私、なんで、こんなとこ歩いてるんやろ…。

一体なにに掻き立てられて、こんなところまでやって来たのか。聞こえてくるのは、私がひくキャリーバッグの音ばかり。いつも自分を持て余し、手を焼いているもうひとりの私が、呆れ果ててぶつくさ言いながら、渋々うしろをついてくるようでした(笑)。

どれくらい歩いたでしょう。本や映画で見知っていた「森のイスキア」が目の前に現れた時、桃源郷を見つけたひとは、きっとこんな気持ちだったんだろうと思いました。

スタッフの方に温かく迎え入れられると、NHKテレビの撮影の最中でした。初女さんの代名詞、おむすびの実演を目の当たりにでき、しかも昼食にいただけるという幸運。夢にまで見ていたことが、あっけなく叶っていくことが、また夢のようでした。

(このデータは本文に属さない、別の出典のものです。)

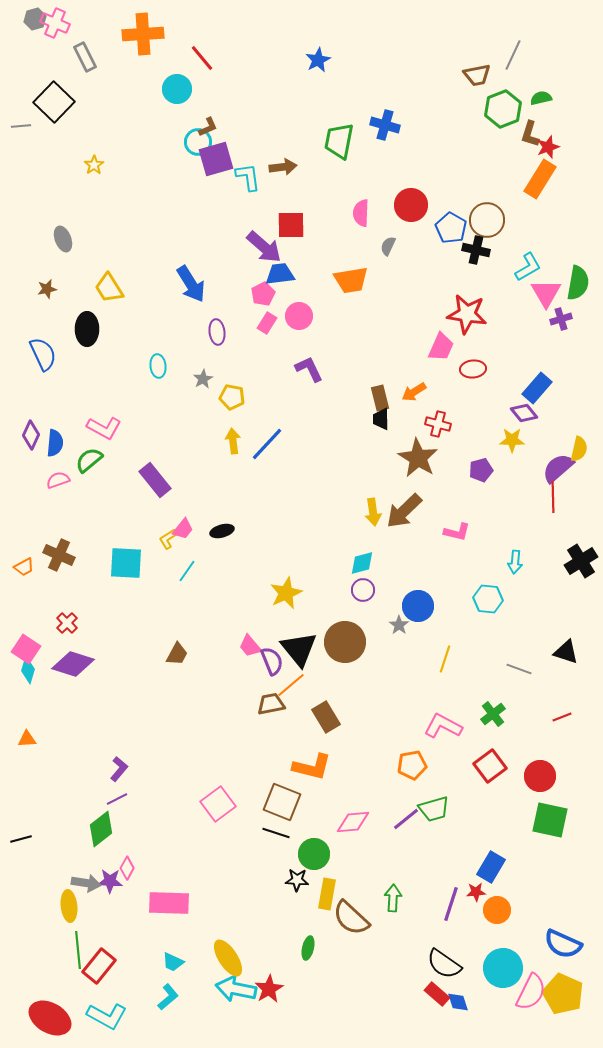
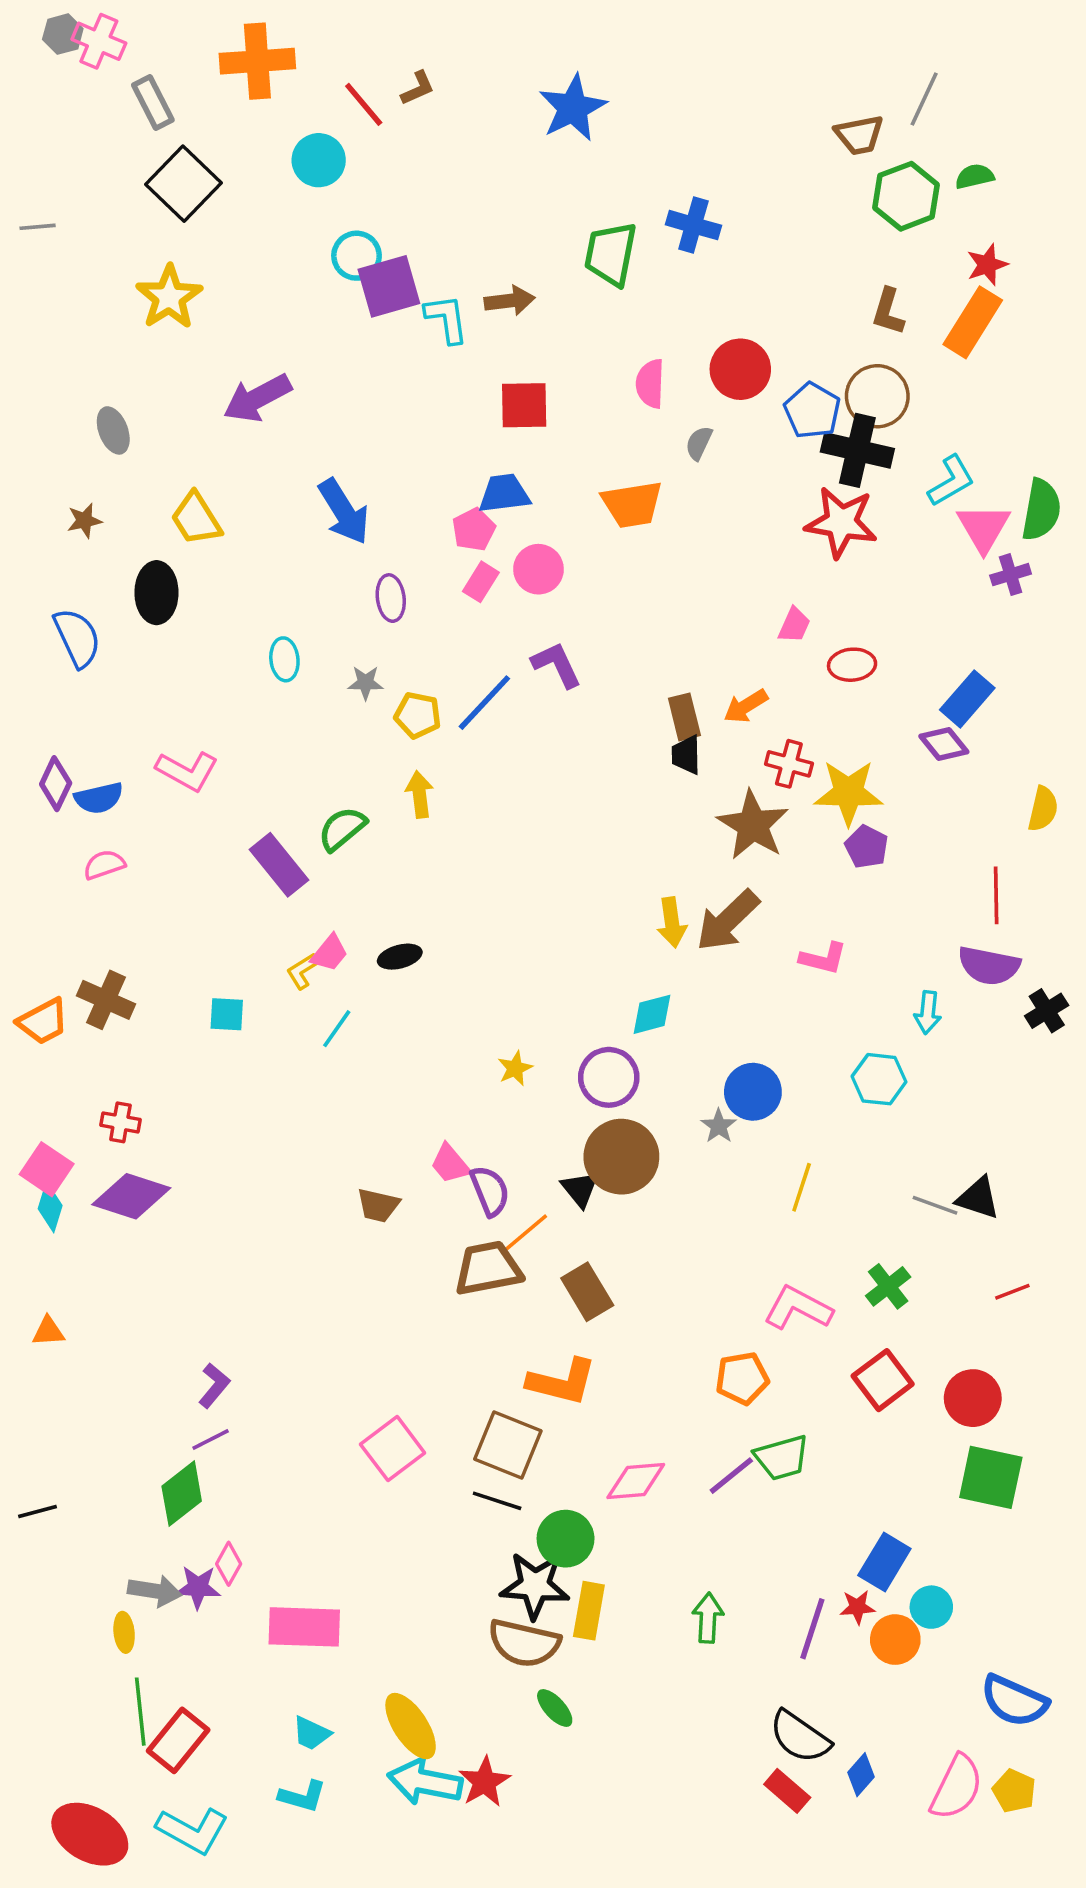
blue star: (318, 60) -> (573, 108), size x1.5
black square: (54, 102) -> (184, 184), moved
brown L-shape: (208, 127) -> (418, 88), moved
brown L-shape: (530, 134) -> (888, 312), moved
yellow star: (94, 165) -> (169, 297), size x1.8
purple arrow: (264, 247) -> (257, 398), moved, turned 111
black cross: (476, 250) -> (857, 450), size x1.4
red star: (467, 314) -> (841, 522), moved
pink trapezoid: (441, 347) -> (794, 625), size x0.7
gray star: (203, 379) -> (366, 683), turned 30
yellow star: (512, 440) -> (848, 793), moved, size x1.5
blue semicircle: (55, 443) -> (99, 798), turned 72
blue line: (267, 444) -> (484, 703), moved
green semicircle: (89, 460) -> (342, 829), moved
purple semicircle: (558, 468) -> (989, 966), moved, turned -128
purple pentagon: (481, 470) -> (866, 847), turned -30
black cross: (581, 561) -> (1047, 1011), size x0.7
cyan square: (126, 563) -> (227, 1014), size x0.6
orange trapezoid: (24, 567) -> (43, 1021), size x1.4
purple circle: (363, 590) -> (609, 1077), moved, size x1.4
yellow star: (286, 593) -> (515, 1068), size x0.6
red cross: (67, 623) -> (120, 1122), turned -35
black triangle: (299, 649) -> (580, 1189), moved, size x0.6
black triangle: (566, 652) -> (978, 1198), moved
brown trapezoid: (177, 654) -> (378, 1205), moved, turned 75
brown trapezoid: (271, 704) -> (488, 1268), size x1.4
black star: (297, 880) -> (535, 1585), size x1.6
yellow ellipse: (69, 906) -> (124, 1632), size x0.7
brown semicircle: (351, 918) -> (524, 1643), moved, turned -30
green ellipse: (308, 948) -> (555, 1708), turned -55
cyan circle: (503, 968) -> (931, 1607), moved, size x0.6
yellow pentagon: (563, 994) -> (1014, 1791), size x0.6
cyan L-shape: (168, 997) -> (302, 1796), turned 56
blue diamond: (458, 1002) -> (861, 1775), moved, turned 60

その後、宿泊者が次々に到着。初女さんに一目会いたくて、全国から集まってきたひとばかりです。持ち寄ったお土産でお茶タイム。台所で夕食作りを間近に眺め、大きな丸い卓袱台を囲んでの夕食、歓談。まるで田舎に親戚が集まったような懐かしい風景でした。

初女さんは当時すでに88歳だったでしょうか。耳が遠く、離れたひとの声は聞き取りにくいご様子でした。耳の遠い義母に慣れていたせいか、私の声は不思議とよく聞き分けてくださり、「通訳して」と仰ることも。初女さんに身を寄せ耳元でお伝えすると、小さく頷いては、その方に向かって返事をされていました。

とても光栄なお役目を賜ったようで、うれしい思いでした。が、その年齢で朝から夜まで宿泊者の世話をし、皆の話に耳を傾けられることは、想像以上に過酷なことなのではと、胸痛む思いもしました。

最晩年まで、乞われれば全国、海外にまで、講演や講習に出かけておられたようです。訪ねて来る人は、来るもの拒まず、可能な限り迎え入れられていました。人になにかをしてもらおうなどとは微塵も思わず、常に自分が人に出来ることはなにかを考えておられる方でした。そうして出会った一人一人の心の中に、それぞれ一粒の種をまいてこられた人生だったのではないでしょか。

持てる力を使い切り、使命を果たし切り、天に召されたのだと思います。敬虔なクリスチャンだった初女さん。訃報はショックではありましたが、神様のもとに召されてやっと安息につかれたのだと、なにかしらほっとする思いもありました。

冒頭の写真は、朝食の準備をされている初女さんです。お料理は数人のスタッフの方が手伝って作られますが、お米の水加減は初女さんにしかできないとのこと。前日の夕食の準備でも、炊飯前に水に浸したお米をつまみ上げ、ふくらみ具合を見ながら、慎重に水加減を調整しておられた姿が印象的でした。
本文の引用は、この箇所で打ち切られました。